▶
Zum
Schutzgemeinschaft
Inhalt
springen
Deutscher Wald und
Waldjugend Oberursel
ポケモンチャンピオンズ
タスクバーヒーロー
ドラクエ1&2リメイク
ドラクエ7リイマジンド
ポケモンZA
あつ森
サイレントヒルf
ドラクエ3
◀
▶
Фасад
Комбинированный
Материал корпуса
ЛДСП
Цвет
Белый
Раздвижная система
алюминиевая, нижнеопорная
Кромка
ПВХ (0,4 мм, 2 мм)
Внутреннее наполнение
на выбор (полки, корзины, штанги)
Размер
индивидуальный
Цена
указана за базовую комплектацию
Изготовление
◀
**INSTRUCTIONS TO FOLLOW:** In the data above, find the line that contains "Комбинированный" and the line that contains "Изготовление". Repeat exactly those lines and every line between them, and only those.

**TASK SOLUTION:**
Комбинированный
Материал корпуса
ЛДСП
Цвет
Белый
Раздвижная система
алюминиевая, нижнеопорная
Кромка
ПВХ (0,4 мм, 2 мм)
Внутреннее наполнение
на выбор (полки, корзины, штанги)
Размер
индивидуальный
Цена
указана за базовую комплектацию
Изготовление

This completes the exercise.